Without the pictures, set down everything in the listing exactly.
** SOURCE DATA follows **
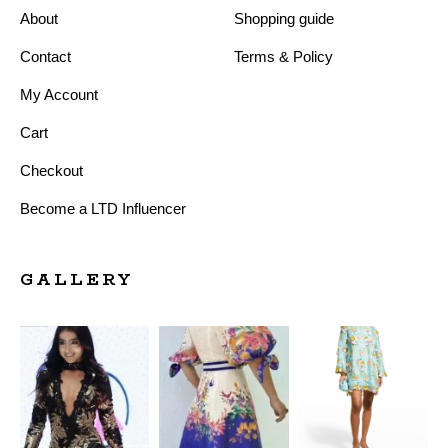
About
Shopping guide
Contact
Terms & Policy
My Account
Cart
Checkout
Become a LTD Influencer
GALLERY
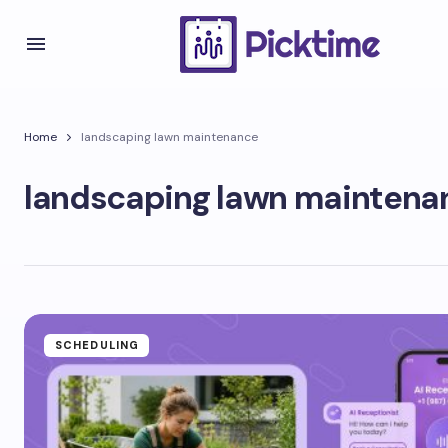
Home
landscaping lawn maintenance
landscaping lawn maintena
SCHEDULING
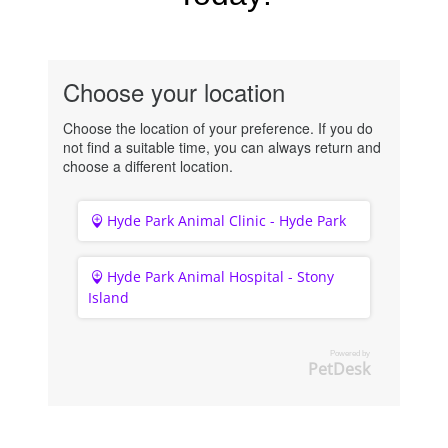
Choose your location
Choose the location of your preference. If you do
not find a suitable time, you can always return and
choose a different location.
Hyde Park Animal Clinic - Hyde Park
Hyde Park Animal Hospital - Stony
Island
Powered by
PetDesk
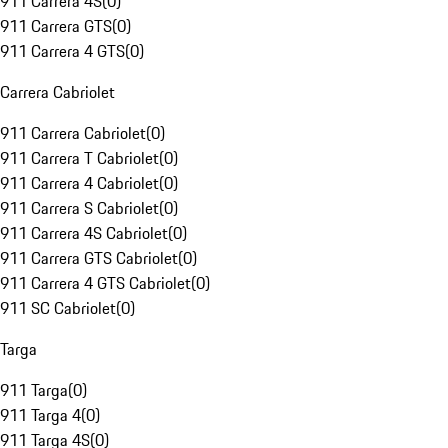
911 Carrera 4S
(
0
)
911 Carrera GTS
(
0
)
911 Carrera 4 GTS
(
0
)
Carrera Cabriolet
911 Carrera Cabriolet
(
0
)
911 Carrera T Cabriolet
(
0
)
911 Carrera 4 Cabriolet
(
0
)
911 Carrera S Cabriolet
(
0
)
911 Carrera 4S Cabriolet
(
0
)
911 Carrera GTS Cabriolet
(
0
)
911 Carrera 4 GTS Cabriolet
(
0
)
911 SC Cabriolet
(
0
)
Targa
911 Targa
(
0
)
911 Targa 4
(
0
)
911 Targa 4S
(
0
)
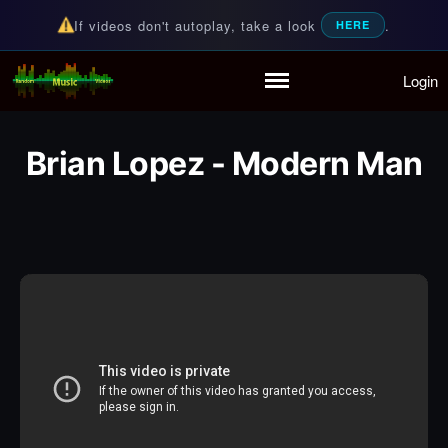
If videos don't autoplay, take a look
.
HERE
Login
Random Music Videos
For all your music needs
Home
Playlist
Brian Lopez - Modern Man
Partymode
Add Music Video
Personal Stats
Infographic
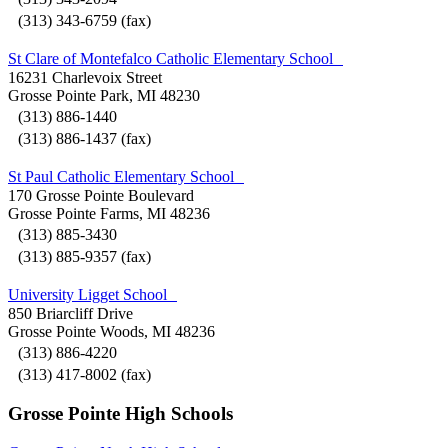
(313) 343-6759 (fax)
St Clare of Montefalco Catholic Elementary School
16231 Charlevoix Street
Grosse Pointe Park, MI 48230
(313) 886-1440
(313) 886-1437 (fax)
St Paul Catholic Elementary School
170 Grosse Pointe Boulevard
Grosse Pointe Farms, MI 48236
(313) 885-3430
(313) 885-9357 (fax)
University Ligget School
850 Briarcliff Drive
Grosse Pointe Woods, MI 48236
(313) 886-4220
(313) 417-8002 (fax)
Grosse Pointe High Schools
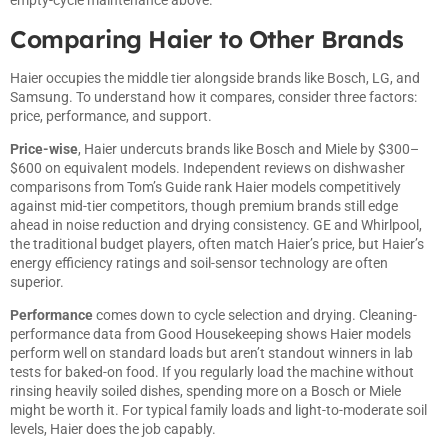
empty-cycle maintenance above.
Comparing Haier to Other Brands
Haier occupies the middle tier alongside brands like Bosch, LG, and
Samsung. To understand how it compares, consider three factors:
price, performance, and support.
Price-wise
, Haier undercuts brands like Bosch and Miele by $300–
$600 on equivalent models. Independent reviews on
dishwasher
comparisons from Tom’s Guide
rank Haier models competitively
against mid-tier competitors, though premium brands still edge
ahead in noise reduction and drying consistency. GE and Whirlpool,
the traditional budget players, often match Haier’s price, but Haier’s
energy efficiency ratings and soil-sensor technology are often
superior.
Performance
comes down to cycle selection and drying.
Cleaning-
performance data from Good Housekeeping
shows Haier models
perform well on standard loads but aren’t standout winners in lab
tests for baked-on food. If you regularly load the machine without
rinsing heavily soiled dishes, spending more on a Bosch or Miele
might be worth it. For typical family loads and light-to-moderate soil
levels, Haier does the job capably.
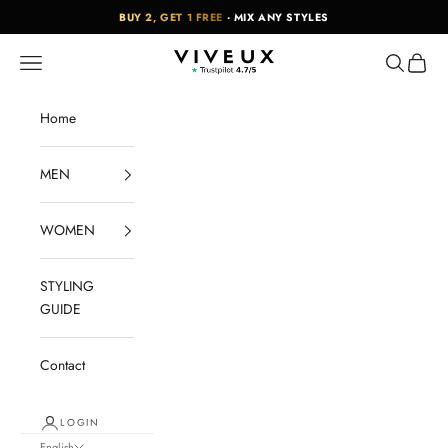
Skip to content
BUY 2, GET 1 FREE
· MIX ANY STYLES
VIVEUX
Navigation menu
Search
Cart
Home
MEN
WOMEN
STYLING
GUIDE
Contact
LOGIN
English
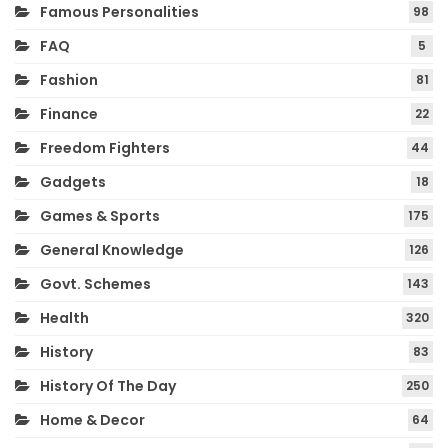
Famous Personalities
98
FAQ
5
Fashion
81
Finance
22
Freedom Fighters
44
Gadgets
18
Games & Sports
175
General Knowledge
126
Govt. Schemes
143
Health
320
History
83
History Of The Day
250
Home & Decor
64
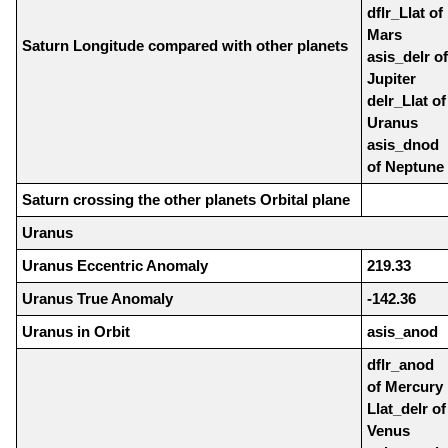
dflr_Llat of
Mars
Saturn Longitude compared with other planets
asis_delr of
Jupiter
delr_Llat of
Uranus
asis_dnod
of Neptune
Saturn crossing the other planets Orbital plane
Uranus
Uranus Eccentric Anomaly
219.33
Uranus True Anomaly
-142.36
Uranus in Orbit
asis_anod
dflr_anod
of Mercury
Llat_delr of
Venus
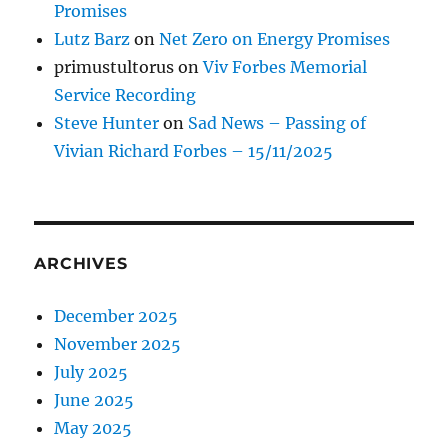
Promises
Lutz Barz
on
Net Zero on Energy Promises
primustultorus
on
Viv Forbes Memorial
Service Recording
Steve Hunter
on
Sad News – Passing of
Vivian Richard Forbes – 15/11/2025
ARCHIVES
December 2025
November 2025
July 2025
June 2025
May 2025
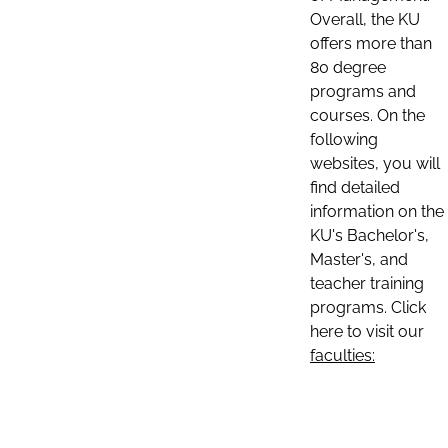
Overall, the KU
offers more than
80 degree
programs and
courses. On the
following
websites, you will
find detailed
information on the
KU's Bachelor's,
Master's, and
teacher training
programs. Click
here to visit our
faculties:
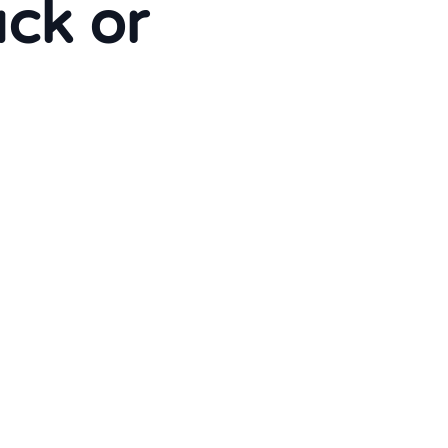
uck or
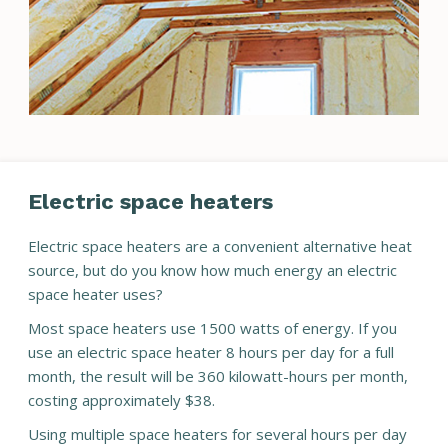
Electric space heaters
Electric space heaters are a convenient alternative heat
source, but do you know how much energy an electric
space heater uses?
Most space heaters use 1500 watts of energy. If you
use an electric space heater 8 hours per day for a full
month, the result will be 360 kilowatt-hours per month,
costing approximately $38.
Using multiple space heaters for several hours per day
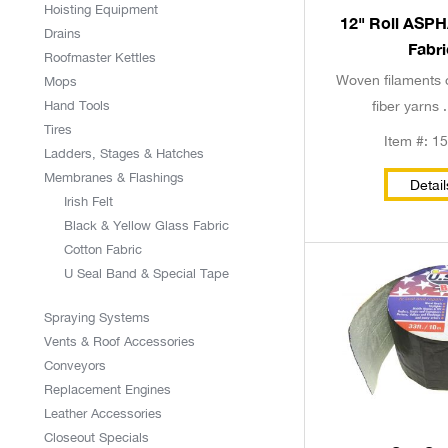
Hoisting Equipment
12" Roll ASP
Drains
Fabri
Roofmaster Kettles
Woven filaments 
Mops
Hand Tools
fiber yarns .
Tires
Item #: 1
Ladders, Stages & Hatches
Membranes & Flashings
Detail
Irish Felt
Black & Yellow Glass Fabric
Cotton Fabric
U Seal Band & Special Tape
Spraying Systems
Vents & Roof Accessories
Conveyors
Replacement Engines
Leather Accessories
Closeout Specials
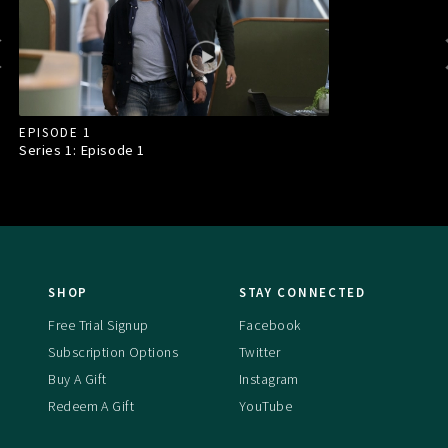
EPISODE 1
Series 1: Episode
1
SHOP
STAY CONNECTED
Free Trial Signup
Facebook
Subscription Options
Twitter
Buy A Gift
Instagram
Redeem A Gift
YouTube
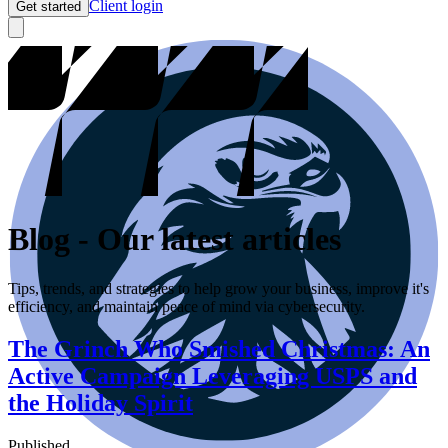
Client login
Get started
Blog
-
Our latest articles
Tips, trends, and strategies to help grow your business, improve it's
efficiency, and maintain peace of mind via cybersecurity.
The Grinch Who Smished Christmas: An
Active Campaign Leveraging USPS and
the Holiday Spirit
Published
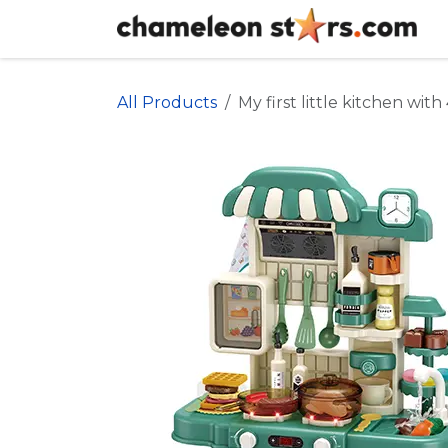
Skip to Content
All Products
My first little kitchen wit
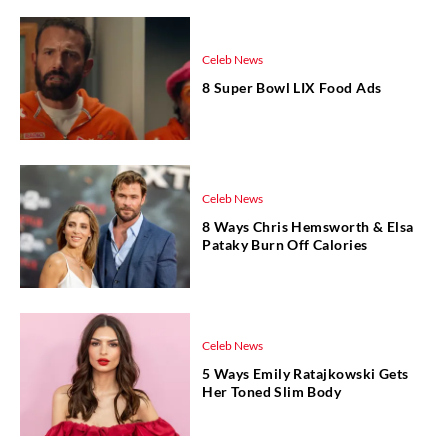
Celeb News
8 Super Bowl LIX Food Ads
Celeb News
8 Ways Chris Hemsworth & Elsa
Pataky Burn Off Calories
Celeb News
5 Ways Emily Ratajkowski Gets
Her Toned Slim Body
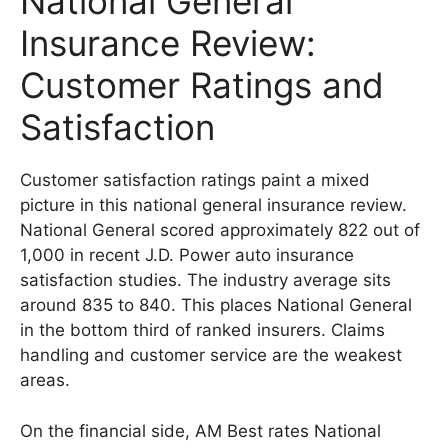
National General
Insurance Review:
Customer Ratings and
Satisfaction
Customer satisfaction ratings paint a mixed
picture in this national general insurance review.
National General scored approximately 822 out of
1,000 in recent J.D. Power auto insurance
satisfaction studies. The industry average sits
around 835 to 840. This places National General
in the bottom third of ranked insurers. Claims
handling and customer service are the weakest
areas.
On the financial side, AM Best rates National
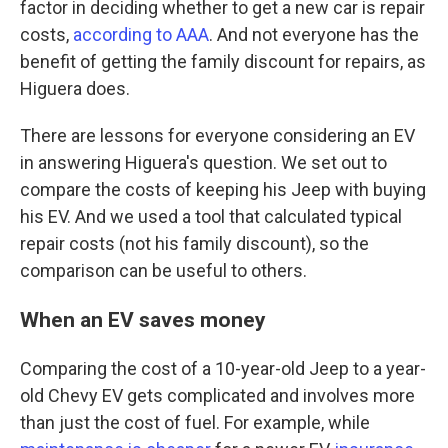
factor in deciding whether to get a new car is repair
costs,
according to AAA
. And not everyone has the
benefit of getting the family discount for repairs, as
Higuera does.
There are lessons for everyone considering an EV
in answering Higuera's question. We set out to
compare the costs of keeping his Jeep with buying
his EV. And we used a tool that calculated typical
repair costs (not his family discount), so the
comparison can be useful to others.
When an EV saves money
Comparing the cost of a 10-year-old Jeep to a year-
old Chevy EV gets complicated and involves more
than just the cost of fuel. For example, while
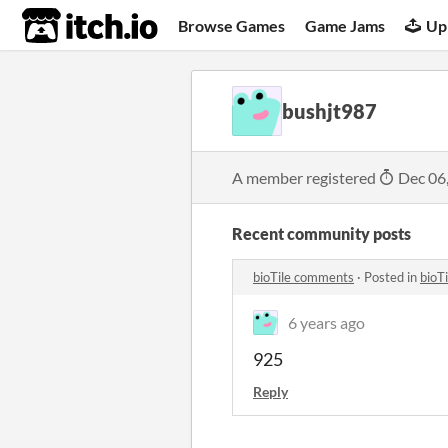
itch.io
Browse Games
Game Jams
Up
bushjt987
A member registered
Dec 06
Recent community posts
bioTile comments
·
Posted in
bioT
6 years ago
925
Reply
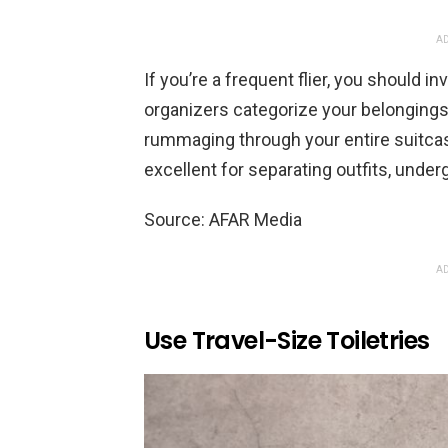
AD
If you’re a frequent flier, you should 
organizers categorize your belongings,
rummaging through your entire suitcas
excellent for separating outfits, unde
Source: AFAR Media
AD
Use Travel-Size Toiletries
** End of SOURCE DATA **
▶ [EXERCISE ANSWER]:
About
Shopping guide
Contact
Terms & Policy
My Account
Cart
Checkout
Become a LTD Influencer
GALLERY
Home
landscaping lawn maintenance
landscaping lawn maintena
SCHEDULING
Choose your location
Choose the location of your preference. If you do
not find a suitable time, you can always return and
choose a different location.
Hyde Park Animal Clinic - Hyde Park
Hyde Park Animal Hospital - Stony
Island
Powered by
PetDesk
911 Carrera 4S
(
0
)
911 Carrera GTS
(
0
)
911 Carrera 4 GTS
(
0
)
Carrera Cabriolet
911 Carrera Cabriolet
(
0
)
911 Carrera T Cabriolet
(
0
)
911 Carrera 4 Cabriolet
(
0
)
911 Carrera S Cabriolet
(
0
)
911 Carrera 4S Cabriolet
(
0
)
911 Carrera GTS Cabriolet
(
0
)
911 Carrera 4 GTS Cabriolet
(
0
)
911 SC Cabriolet
(
0
)
Targa
911 Targa
(
0
)
911 Targa 4
(
0
)
911 Targa 4S
(
0
)
If videos don't autoplay, take a look
.
HERE
Login
Random Music Videos
For all your music needs
Home
Playlist
Brian Lopez - Modern Man
Partymode
Add Music Video
Personal Stats
Infographic
(313) 343-6759 (fax)
St Clare of Montefalco Catholic Elementary School
16231 Charlevoix Street
Grosse Pointe Park, MI 48230
(313) 886-1440
(313) 886-1437 (fax)
St Paul Catholic Elementary School
170 Grosse Pointe Boulevard
Grosse Pointe Farms, MI 48236
(313) 885-3430
(313) 885-9357 (fax)
University Ligget School
850 Briarcliff Drive
Grosse Pointe Woods, MI 48236
(313) 886-4220
(313) 417-8002 (fax)
Grosse Pointe High Schools
empty-cycle maintenance above.
Comparing Haier to Other Brands
Haier occupies the middle tier alongside brands like Bosch, LG, and
Samsung. To understand how it compares, consider three factors:
price, performance, and support.
Price-wise
, Haier undercuts brands like Bosch and Miele by $300–
$600 on equivalent models. Independent reviews on
dishwasher
comparisons from Tom’s Guide
rank Haier models competitively
against mid-tier competitors, though premium brands still edge
ahead in noise reduction and drying consistency. GE and Whirlpool,
the traditional budget players, often match Haier’s price, but Haier’s
energy efficiency ratings and soil-sensor technology are often
superior.
Performance
comes down to cycle selection and drying.
Cleaning-
performance data from Good Housekeeping
shows Haier models
perform well on standard loads but aren’t standout winners in lab
tests for baked-on food. If you regularly load the machine without
rinsing heavily soiled dishes, spending more on a Bosch or Miele
might be worth it. For typical family loads and light-to-moderate soil
levels, Haier does the job capably.
Skip to content
BUY 2, GET 1 FREE
· MIX ANY STYLES
VIVEUX
Navigation menu
Search
Cart
Home
MEN
WOMEN
STYLING
GUIDE
Contact
LOGIN
English
Famous Personalities
98
FAQ
5
Fashion
81
Finance
22
Freedom Fighters
44
Gadgets
18
Games & Sports
175
General Knowledge
126
Govt. Schemes
143
Health
320
History
83
History Of The Day
250
Home & Decor
64
dflr_Llat of
Mars
Saturn Longitude compared with other planets
asis_delr of
Jupiter
delr_Llat of
Uranus
asis_dnod
of Neptune
Saturn crossing the other planets Orbital plane
Uranus
Uranus Eccentric Anomaly
219.33
Uranus True Anomaly
-142.36
Uranus in Orbit
asis_anod
dflr_anod
of Mercury
Llat_delr of
Venus
Promises
Lutz Barz
on
Net Zero on Energy Promises
primustultorus
on
Viv Forbes Memorial
Service Recording
Steve Hunter
on
Sad News – Passing of
Vivian Richard Forbes – 15/11/2025
ARCHIVES
December 2025
November 2025
July 2025
June 2025
May 2025
Overall, the KU
offers more than
80 degree
programs and
courses. On the
following
websites, you will
find detailed
information on the
KU's Bachelor's,
Master's, and
teacher training
programs. Click
here to visit our
faculties:
uck or
Electric space heaters
Electric space heaters are a convenient alternative heat
source, but do you know how much energy an electric
space heater uses?
Most space heaters use 1500 watts of energy. If you
use an electric space heater 8 hours per day for a full
month, the result will be 360 kilowatt-hours per month,
costing approximately $38.
Using multiple space heaters for several hours per day
Hoisting Equipment
12" Roll ASP
Drains
Fabri
Roofmaster Kettles
Woven filaments 
Mops
Hand Tools
fiber yarns .
Tires
Item #: 1
Ladders, Stages & Hatches
Membranes & Flashings
Detail
Irish Felt
Black & Yellow Glass Fabric
Cotton Fabric
U Seal Band & Special Tape
Spraying Systems
Vents & Roof Accessories
Conveyors
Replacement Engines
Leather Accessories
Closeout Specials
EPISODE 1
Series 1: Episode
1
SHOP
STAY CONNECTED
Free Trial Signup
Facebook
Subscription Options
Twitter
Buy A Gift
Instagram
Redeem A Gift
YouTube
Client login
Get started
Blog
-
Our latest articles
Tips, trends, and strategies to help grow your business, improve it's
efficiency, and maintain peace of mind via cybersecurity.
The Grinch Who Smished Christmas: An
Active Campaign Leveraging USPS and
the Holiday Spirit
Published
Skip to Content
All Products
My first little kitchen wit
Celeb News
8 Super Bowl LIX Food Ads
Celeb News
8 Ways Chris Hemsworth & Elsa
Pataky Burn Off Calories
Celeb News
5 Ways Emily Ratajkowski Gets
Her Toned Slim Body
National General
Insurance Review:
Customer Ratings and
Satisfaction
Customer satisfaction ratings paint a mixed
picture in this national general insurance review.
National General scored approximately 822 out of
1,000 in recent J.D. Power auto insurance
satisfaction studies. The industry average sits
around 835 to 840. This places National General
in the bottom third of ranked insurers. Claims
handling and customer service are the weakest
areas.
On the financial side, AM Best rates National
factor in deciding whether to get a new car is repair
costs,
according to AAA
. And not everyone has the
benefit of getting the family discount for repairs, as
Higuera does.
There are lessons for everyone considering an EV
in answering Higuera's question. We set out to
compare the costs of keeping his Jeep with buying
his EV. And we used a tool that calculated typical
repair costs (not his family discount), so the
comparison can be useful to others.
When an EV saves money
Comparing the cost of a 10-year-old Jeep to a year-
old Chevy EV gets complicated and involves more
than just the cost of fuel. For example, while
itch.io
Browse Games
Game Jams
Up
bushjt987
A member registered
Dec 06
Recent community posts
bioTile comments
·
Posted in
bioT
6 years ago
925
Reply
AD
If you’re a frequent flier, you should 
organizers categorize your belongings,
rummaging through your entire suitcas
excellent for separating outfits, unde
Source: AFAR Media
AD
Use Travel-Size Toiletries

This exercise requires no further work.